Die Anzahl der Börsengänge ging in Asien von 174 auf 164 und in Nordamerika von 43 auf 38 zurück. In Europa gab es zwar einen leichten Anstieg von 48 auf 50, beim Emissionsvolumen hingegen einen regelrechten Einbruch von 8,4 auf 2,2 Mrd. Dollar. Auch an den asiatischen Börsen ging das Emissionsvolumen deutlich zurück - von 35,9 auf 26,4 Mrd. Dollar -, während in Nordamerika ein deutlicher Anstieg von 5,2 auf 14,6 Mrd. Dollar zu verzeichnen war. Grund für den starken Anstieg in den Vereinigten Staaten waren vor allem Börsengänge von Unternehmen aus dem Portfolio von Finanzinvestoren. So fanden im ersten Quartal mit den IPOs der Krankenhauskette HCA (4,4 Mrd. US-Dollar) und des Pipeline-Betreibers Kinder Morgan (3,3 Mrd. US-Dollar) der größte sowie der drittgrößte jemals durchgeführte IPO von Unternehmen aus dem Besitz von Private-Equity-Firmen statt.

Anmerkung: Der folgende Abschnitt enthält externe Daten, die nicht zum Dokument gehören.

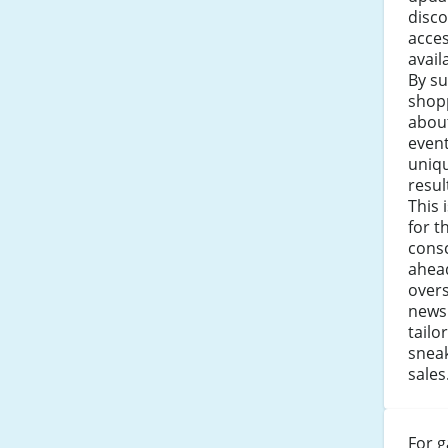
disco
acces
avail
By su
shop
about
even
uniqu
resul
This 
for t
consc
ahea
over
newsl
tail
snea
sales
For g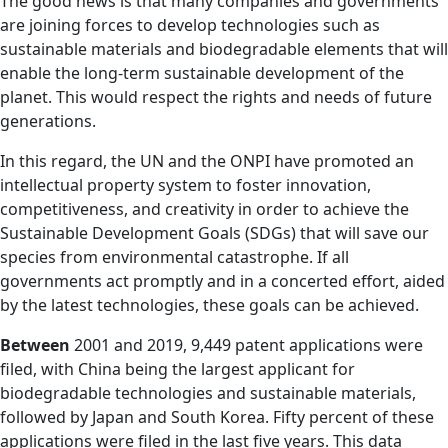
The good news is that many companies and governments
are joining forces to develop technologies such as
sustainable materials and biodegradable elements that will
enable the long-term sustainable development of the
planet. This would respect the rights and needs of future
generations.
In this regard, the UN and the ONPI have promoted an
intellectual property system to foster innovation,
competitiveness, and creativity in order to achieve the
Sustainable Development Goals (SDGs) that will save our
species from environmental catastrophe. If all
governments act promptly and in a concerted effort, aided
by the latest technologies, these goals can be achieved.
Between
2001 and 2019, 9,449 patent applications were
filed, with China being the largest applicant for
biodegradable technologies and sustainable materials,
followed by Japan and South Korea. Fifty percent of these
applications were filed in the last five years. This data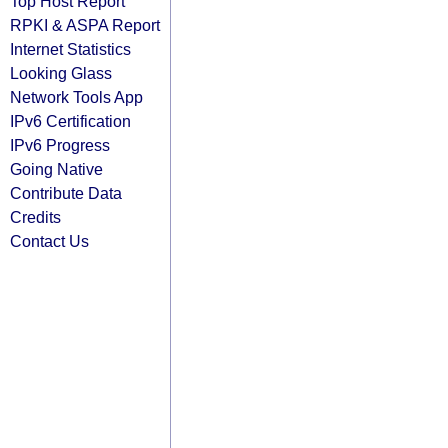
Top Host Report
RPKI & ASPA Report
Internet Statistics
Looking Glass
Network Tools App
IPv6 Certification
IPv6 Progress
Going Native
Contribute Data
Credits
Contact Us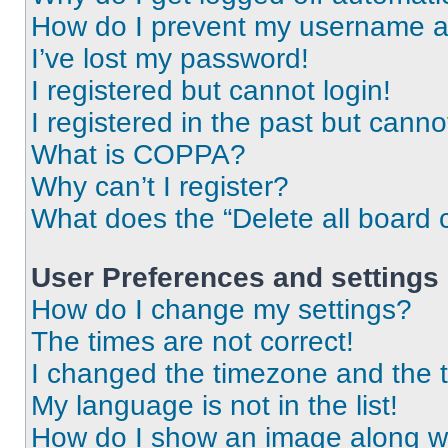
How do I prevent my username app
I’ve lost my password!
I registered but cannot login!
I registered in the past but cann
What is COPPA?
Why can’t I register?
What does the “Delete all board 
User Preferences and settings
How do I change my settings?
The times are not correct!
I changed the timezone and the ti
My language is not in the list!
How do I show an image along 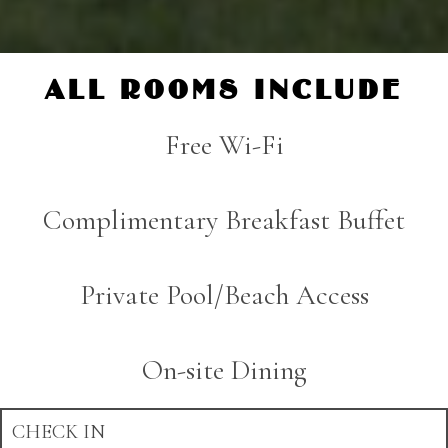
ALL ROOMS INCLUDE
Free Wi-Fi
Complimentary Breakfast Buffet
Private Pool/Beach Access
On-site Dining
CHECK IN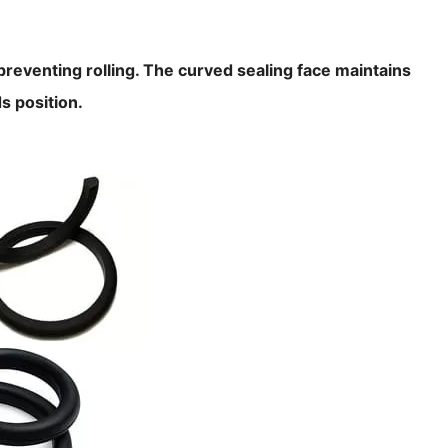
, preventing rolling. The curved sealing face maintains
s position.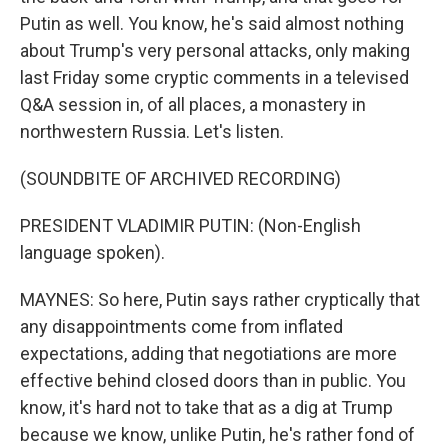
Putin as well. You know, he's said almost nothing
about Trump's very personal attacks, only making
last Friday some cryptic comments in a televised
Q&A session in, of all places, a monastery in
northwestern Russia. Let's listen.
(SOUNDBITE OF ARCHIVED RECORDING)
PRESIDENT VLADIMIR PUTIN: (Non-English
language spoken).
MAYNES: So here, Putin says rather cryptically that
any disappointments come from inflated
expectations, adding that negotiations are more
effective behind closed doors than in public. You
know, it's hard not to take that as a dig at Trump
because we know, unlike Putin, he's rather fond of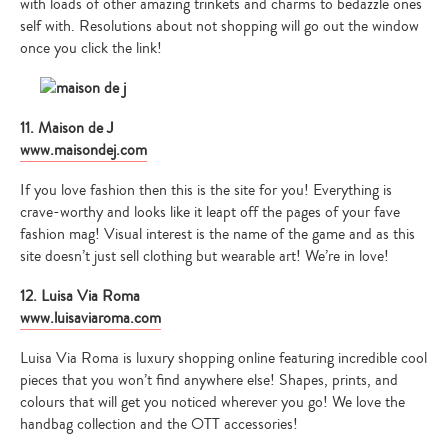
with loads of other amazing trinkets and charms to bedazzle ones
self with. Resolutions about not shopping will go out the window
once you click the link!
11. Maison de J
www.maisondej.com
If you love fashion then this is the site for you! Everything is
crave-worthy and looks like it leapt off the pages of your fave
fashion mag! Visual interest is the name of the game and as this
site doesn’t just sell clothing but wearable art! We’re in love!
12. Luisa Via Roma
www.luisaviaroma.com
Luisa Via Roma is luxury shopping online featuring incredible cool
pieces that you won’t find anywhere else! Shapes, prints, and
colours that will get you noticed wherever you go! We love the
handbag collection and the OTT accessories!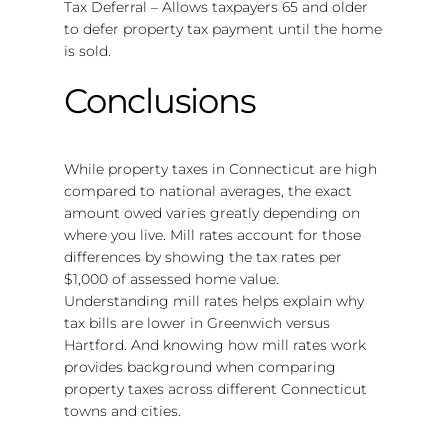
Tax Deferral – Allows taxpayers 65 and older
to defer property tax payment until the home
is sold.
Conclusions
While property taxes in Connecticut are high
compared to national averages, the exact
amount owed varies greatly depending on
where you live. Mill rates account for those
differences by showing the tax rates per
$1,000 of assessed home value.
Understanding mill rates helps explain why
tax bills are lower in Greenwich versus
Hartford. And knowing how mill rates work
provides background when comparing
property taxes across different Connecticut
towns and cities.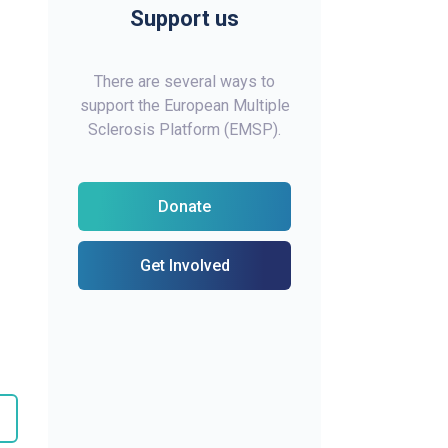
Support us
There are several ways to
support the European Multiple
Sclerosis Platform (EMSP).
Donate
Get Involved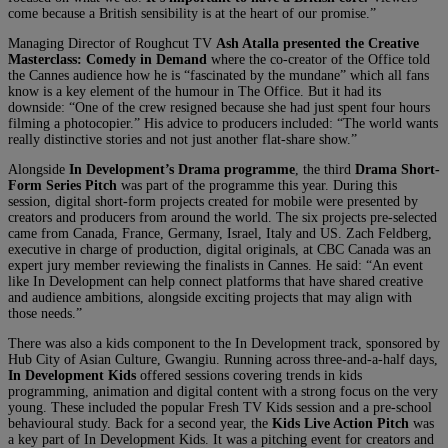
come because a British sensibility is at the heart of our promise.”
Managing Director of Roughcut TV
Ash Atalla presented the Creative
Masterclass: Comedy in Demand
where the co-creator of the Office told
the Cannes audience how he is “fascinated by the mundane” which all fans
know is a key element of the humour in The Office. But it had its
downside: “One of the crew resigned because she had just spent four hours
filming a photocopier.” His advice to producers included: “The world wants
really distinctive stories and not just another flat-share show.”
Alongside
In Development’s Drama programme
, the third
Drama Short-
Form Series Pitch
was part of the programme this year. During this
session, digital short-form projects created for mobile were presented by
creators and producers from around the world. The six projects pre-selected
came from Canada, France, Germany, Israel, Italy and US. Zach Feldberg,
executive in charge of production, digital originals, at CBC Canada was an
expert jury member reviewing the finalists in Cannes. He said: “An event
like In Development can help connect platforms that have shared creative
and audience ambitions, alongside exciting projects that may align with
those needs.”
There was also a kids component to the In Development track, sponsored by
Hub City of Asian Culture, Gwangiu. Running across three-and-a-half days,
In Development Kids
offered sessions covering trends in kids
programming, animation and digital content with a strong focus on the very
young. These included the popular Fresh TV Kids session and a pre-school
behavioural study. Back for a second year, the
Kids Live Action Pitch
was
a key part of In Development Kids. It was a pitching event for creators and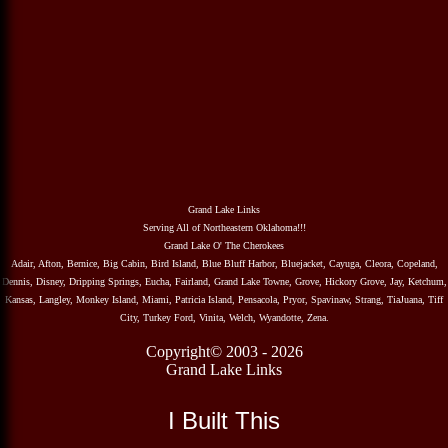
Grand Lake Links
Serving All of Northeastern Oklahoma!!!
Grand Lake O' The Cherokees
Adair, Afton, Bernice, Big Cabin, Bird Island, Blue Bluff Harbor, Bluejacket, Cayuga, Cleora, Copeland,
Dennis, Disney, Dripping Springs, Eucha, Fairland, Grand Lake Towne, Grove, Hickory Grove, Jay, Ketchum,
Kansas, Langley, Monkey Island, Miami, Patricia Island, Pensacola, Pryor, Spavinaw, Strang, TiaJuana, Tiff
City, Turkey Ford, Vinita, Welch, Wyandotte, Zena.
Copyright© 2003 - 2026
Grand Lake Links
I Built This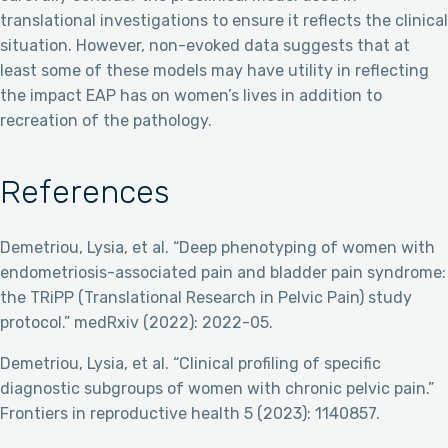
translational investigations to ensure it reflects the clinical
situation. However, non-evoked data suggests that at
least some of these models may have utility in reflecting
the impact EAP has on women’s lives in addition to
recreation of the pathology.
References
Demetriou, Lysia, et al. “Deep phenotyping of women with
endometriosis-associated pain and bladder pain syndrome:
the TRiPP (Translational Research in Pelvic Pain) study
protocol.” medRxiv (2022): 2022-05.
Demetriou, Lysia, et al. “Clinical profiling of specific
diagnostic subgroups of women with chronic pelvic pain.”
Frontiers in reproductive health 5 (2023): 1140857.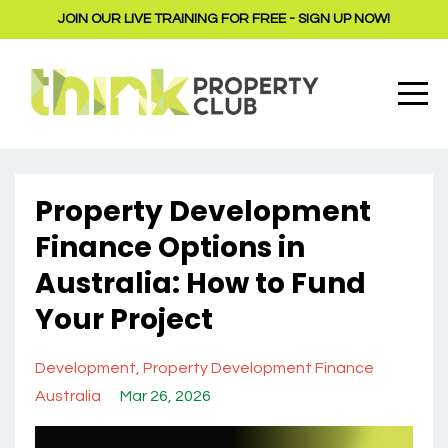
JOIN OUR LIVE TRAINING FOR FREE - SIGN UP NOW!
Property Development
Finance Options in
Australia: How to Fund
Your Project
Development
Property Development Finance
Australia
Mar 26, 2026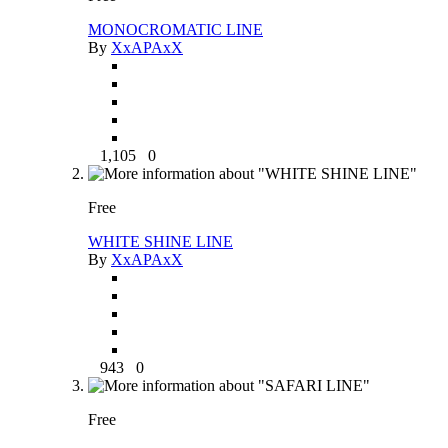
MONOCROMATIC LINE
By
XxAPAxX
1,105
0
Free
WHITE SHINE LINE
By
XxAPAxX
943
0
Free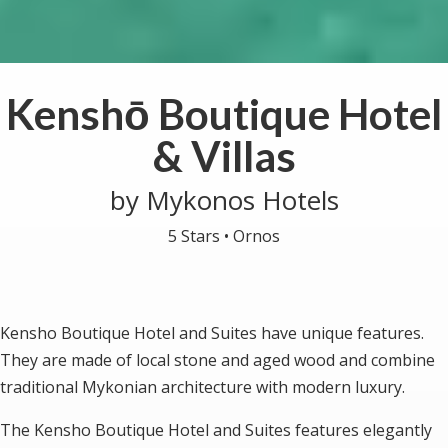
Kenshō Boutique Hotel
& Villas
by Mykonos Hotels
5 Stars •
Ornos
Kensho Boutique Hotel and Suites have unique features.
They are made of local stone and aged wood and combine
traditional Mykonian architecture with modern luxury.
The Kensho Boutique Hotel and Suites features elegantly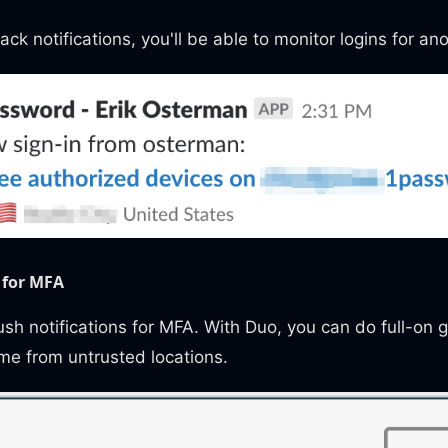
ack notifications, you'll be able to monitor logins for an
 for MFA
h notifications for MFA. With Duo, you can do full-on 
me from untrusted locations.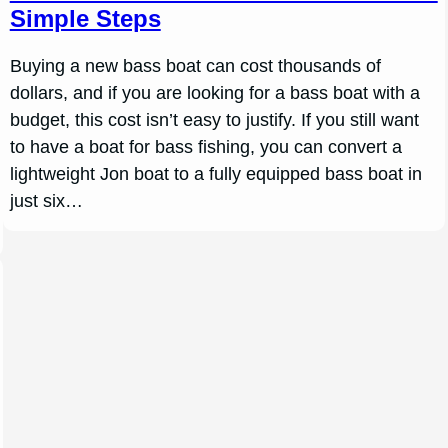
Simple Steps
Buying a new bass boat can cost thousands of
dollars, and if you are looking for a bass boat with a
budget, this cost isn’t easy to justify. If you still want
to have a boat for bass fishing, you can convert a
lightweight Jon boat to a fully equipped bass boat in
just six…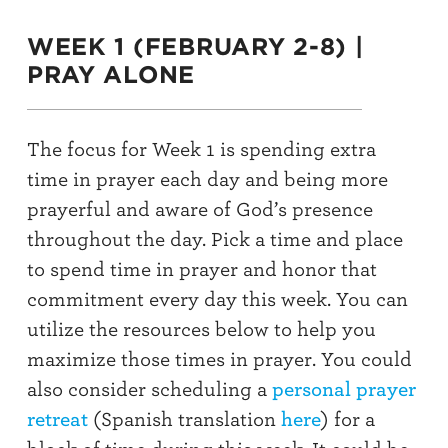
WEEK 1 (FEBRUARY 2-8) |
PRAY ALONE
The focus for Week 1 is spending
extra
time in prayer each day and being more
prayerful
and aware of God’s presence
throughout
the day.
Pick a time
and place
to
spend time in prayer
and honor that
commitment every day this week.
You can
utilize
the resources below to help you
maximize those times in
prayer
. You could
also c
onsider scheduling a
personal prayer
retreat
(Spanish translation
here
) for a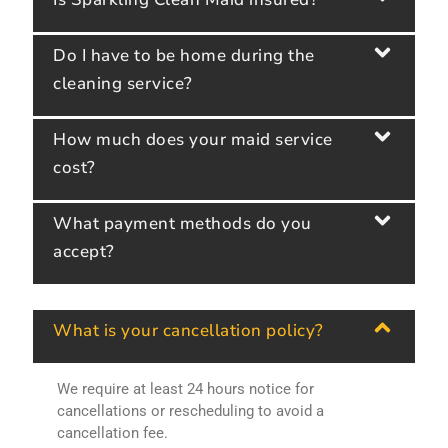
Do I have to be home during the
cleaning service?
How much does your maid service
cost?
What payment methods do you
accept?
What is your cancellation policy?
We require at least 24 hours notice for
cancellations or rescheduling to avoid a
cancellation fee.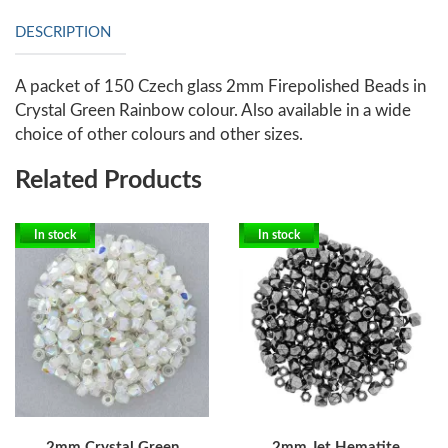
DESCRIPTION
A packet of 150 Czech glass 2mm Firepolished Beads in
Crystal Green Rainbow colour. Also available in a wide
choice of other colours and other sizes.
Related Products
In stock
In stock
2mm Crystal Green
2mm Jet Hematite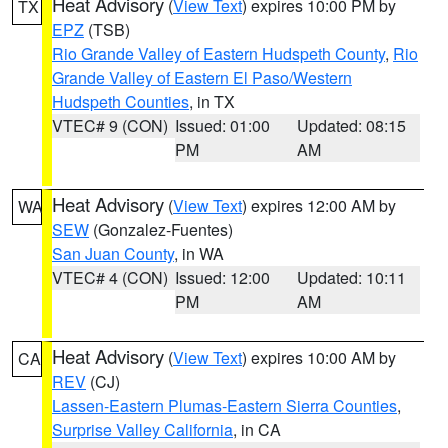
Heat Advisory
(
View Text
) expires 10:00 PM by
TX
EPZ
(TSB)
Rio Grande Valley of Eastern Hudspeth County
,
Rio
Grande Valley of Eastern El Paso/Western
Hudspeth Counties
, in TX
VTEC# 9 (CON)
Issued: 01:00
Updated: 08:15
PM
AM
Heat Advisory
(
View Text
) expires 12:00 AM by
WA
SEW
(Gonzalez-Fuentes)
San Juan County
, in WA
VTEC# 4 (CON)
Issued: 12:00
Updated: 10:11
PM
AM
Heat Advisory
(
View Text
) expires 10:00 AM by
CA
REV
(CJ)
Lassen-Eastern Plumas-Eastern Sierra Counties
,
Surprise Valley California
, in CA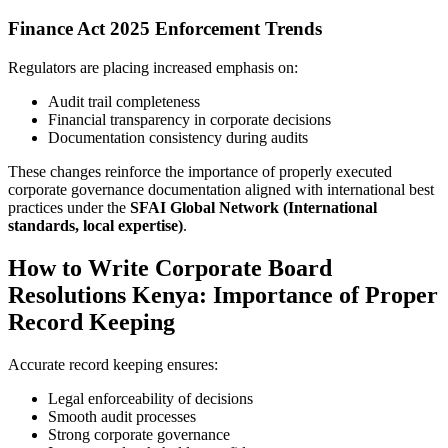
Finance Act 2025 Enforcement Trends
Regulators are placing increased emphasis on:
Audit trail completeness
Financial transparency in corporate decisions
Documentation consistency during audits
These changes reinforce the importance of properly executed
corporate governance documentation aligned with international best
practices under the
SFAI Global Network (International
standards, local expertise)
.
How to Write Corporate Board
Resolutions Kenya: Importance of Proper
Record Keeping
Accurate record keeping ensures:
Legal enforceability of decisions
Smooth audit processes
Strong corporate governance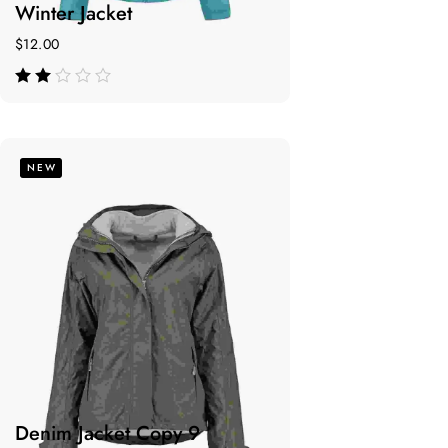
Winter Jacket
$
12.00
de 5
NEW
Denim Jacket Copy 9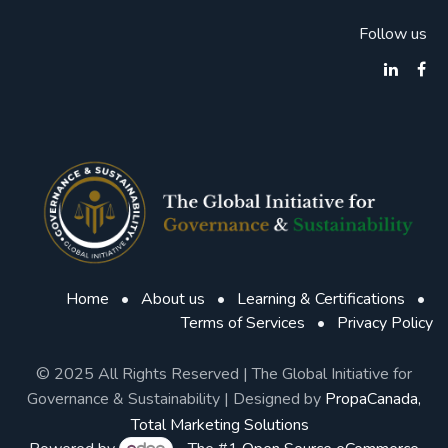
Follow us
Home
•
About us
•
Learning & Certifications
•
Terms of Services
•
Privacy Policy
© 2025 All Rights Reserved | The Global Initiative for
Governance & Sustainability | Designed by
PropaCanada,
Total Marketing Solutions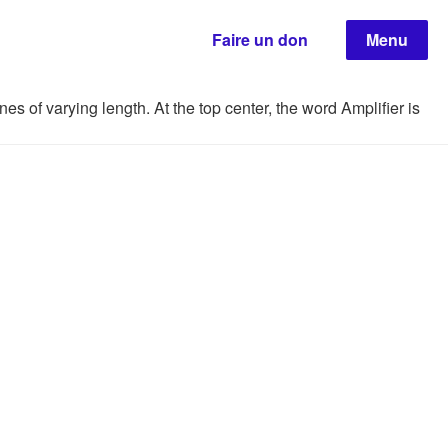
Faire un don
Menu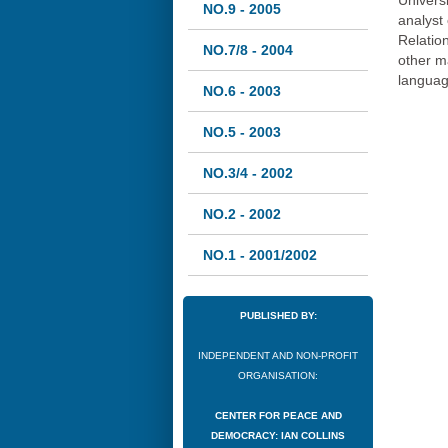
Univers
NO.9 - 2005
analyst
Relation
NO.7/8 - 2004
other m
languag
NO.6 - 2003
NO.5 - 2003
NO.3/4 - 2002
NO.2 - 2002
NO.1 - 2001/2002
PUBLISHED BY:
INDEPENDENT AND NON-PROFIT
ORGANISATION:
CENTER FOR PEACE AND
DEMOCRACY: IAN COLLINS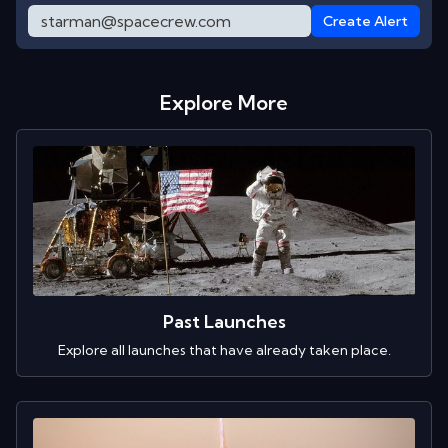
Create Alert
Explore More
Past Launches
Explore all launches that have already taken place.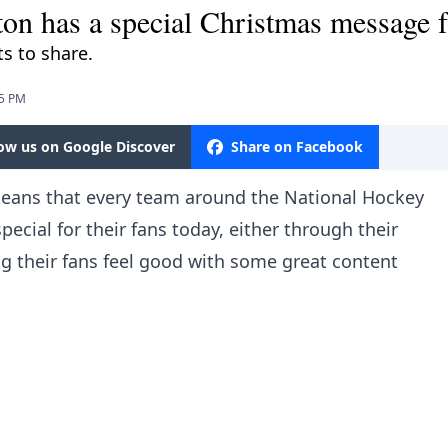
ton has a special Christmas message f
s to share.
25 PM
low us on Google Discover
Share on Facebook
 means that every team around the National Hockey
cial for their fans today, either through their
ng their fans feel good with some great content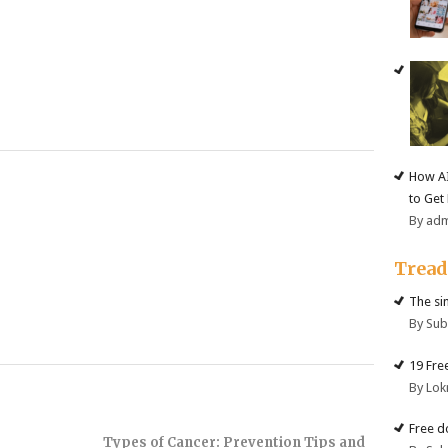
How AI
to Get
By ad
Trea
The si
By Su
19 Fre
By Lok
Free d
Types of Cancer: Prevention Tips and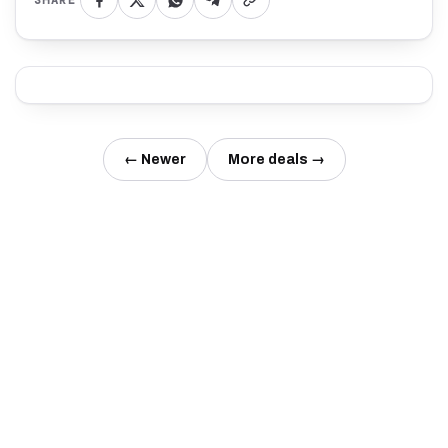
SHARE
← Newer
More deals →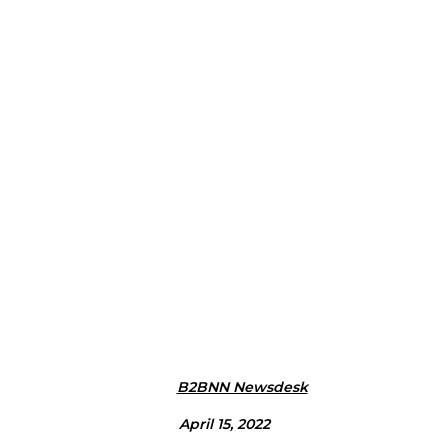
B2BNN Newsdesk
April 15, 2022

Dieser Trend wird vorerst anhalten, erwartet der Leiter der Ernst & Young Transaction Advisory Services in Österreich, Gerhard Schwartz: "Insgesamt stehen derzeit weltweit 55 Unternehmen aus dem Besitz von Finanzinvestoren kurz vor dem Börsengang, was geschätzte 14,3 Milliarden US-Dollar in die Kassen der Private Equity-Firmen spülen könnte." Allerdings fahren die Finanzinvestoren derzeit zumeist zweigleisig und bereiten neben dem IPO auch einen Verkauf an einen strategischen Investor oder einen anderen Finanzinvestor vor. Bei einer Eintrübung des IPO-Klimas - etwa durch die Schuldenkrise in Europa - könnten also vermehrt diese Käufergruppen zum Zug kommen.

Hutchinson Port

Der bisher größte Börsengang des Jahres 2011 fand in Singapur statt: Der Hafenbetreiber Hutchison Port Holdings hat bei seinem IPO in Singapur 5,5 Mrd. Dollar eingenommen. Fast ein Drittel des weltweiten Emissionsvolumens entfiel im ersten Quartal auf die New York Stock Exchange (13,8 Mrd. US-Dollar bzw. 30 Prozent des weltweiten Emissionsvolumens), die damit erstmals seit 2008 wieder die Rangliste anführt - gefolgt von der chinesischen Shenzen Stock Exchange (11,2 Mrd. Dollar, 24 Prozent) und der Singapore Stock Exchange (5,6 Mrd. Dollar, 12 Prozent). Gemessen an der Anzahl der Erstnotierungen liegt hingegen die Shenzhen Stock Exchange (78 IPOs) weiterhin an erster Stelle, gefolgt von der Warschauer NewConnect (29 IPOs) und der Australien Securities Exchange (26 IPOs).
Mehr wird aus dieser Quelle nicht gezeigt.